TAP’s strategic value will be secured by partner with correct strategy

  • Lusa
  • 25 May 2023

The strategic importance of TAP can be ensured with a "private partner" that "has the right strategy" for the company to ensure its "strategic function", said the PM, António Costa.

Portugal’s prime minister António Costa replied to the PCP Party on Wednesday that the strategic importance of TAP can be ensured with a “private partner” that “has the right strategy” for the company to ensure its “strategic function”.

In the parliamentary debate on general policy taking place today in parliament, the Portuguese Communist Party (PCP) parliamentary leader Paula Santos asked the prime minister if the government “insists on going ahead with the criminal process of privatising TAP or will it amend its hand” and ensure its public management.

“TAP is strategic for the economy, for the development of the country, for territorial cohesion, for links with Portuguese-speaking communities and countries. Do you really think that these aspects, which are fundamental, (…) will be present with any private and multinational group?” he questioned.

In his reply, António Costa stressed that he has “no disagreement” with the PCP regarding the “strategic importance of TAP”.

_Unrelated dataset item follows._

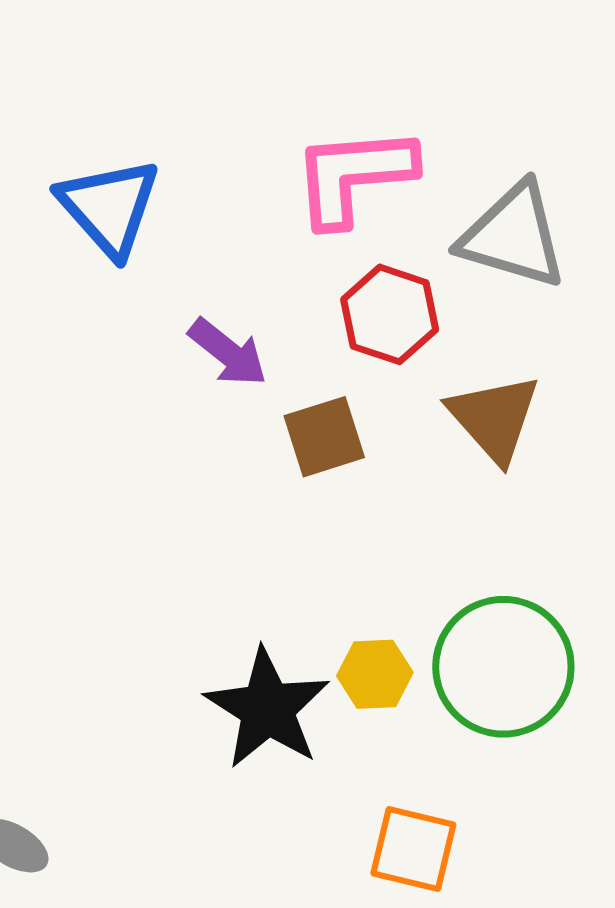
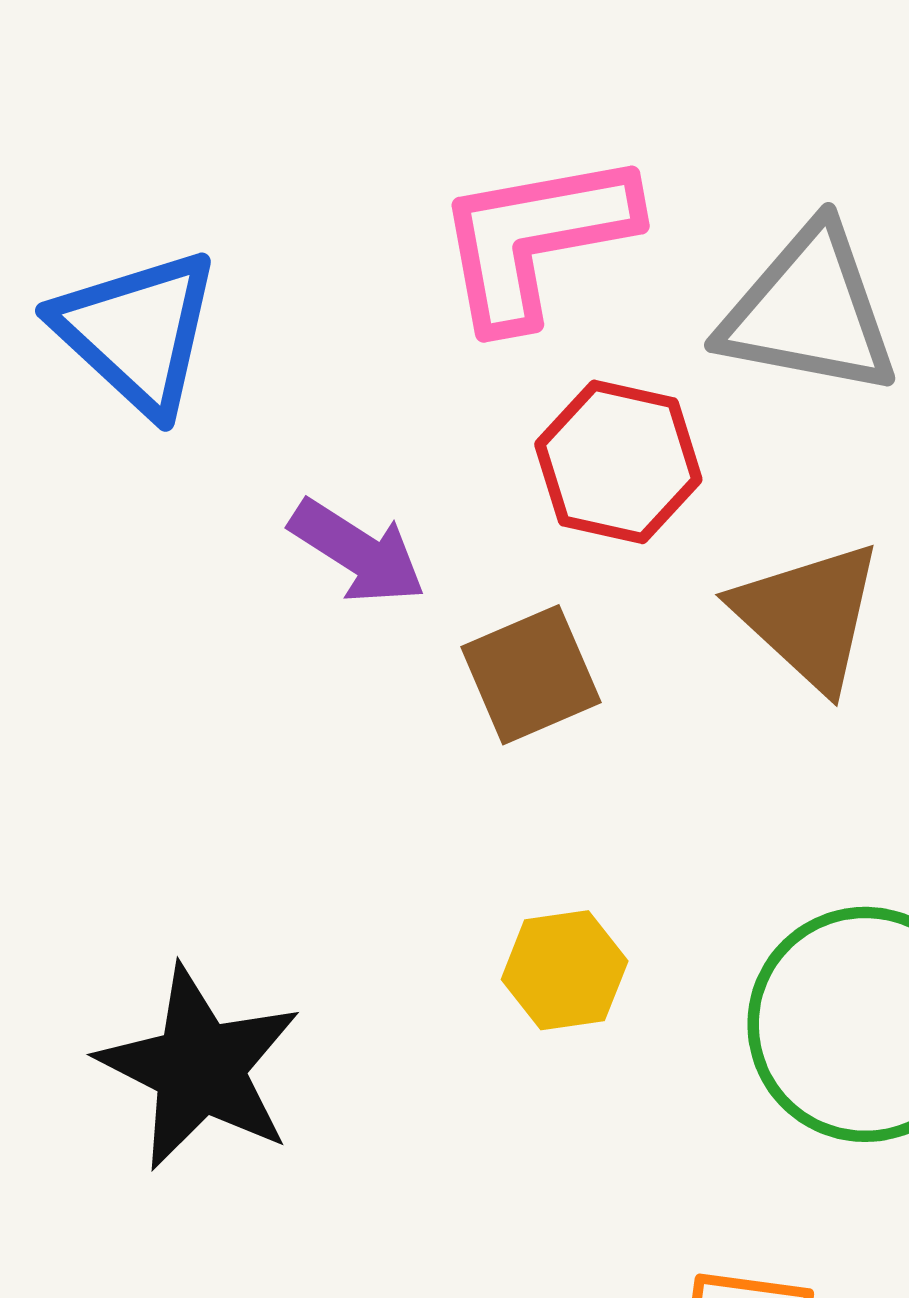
yellow hexagon: (375, 674) -> (565, 970), moved
black star: (267, 709) -> (200, 1068), moved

“If the question is whether with any private group its strategic relevance is assured, my answer is ‘no, it is not with any private group’. But it can be with a private partner that has the right strategy and wants to execute with the state the strategy that is appropriate for TAP to ensure its strategic role,” he stressed.

In the PCP contribution, Paula Santos also asked the prime minister if he would follow a legislative initiative, presented today by her party, which establishes clear limits on the activities of intelligence services and ensures “the direct monitoring of the Portuguese Republic Intelligence System (SIRP) by the Portuguese parliament”.

“I do not know the initiative in concrete terms, so I will not comment on it, I just understand that obviously the parliament is sovereign in defining how the intelligence services of the Republic should be supervised,” he replied.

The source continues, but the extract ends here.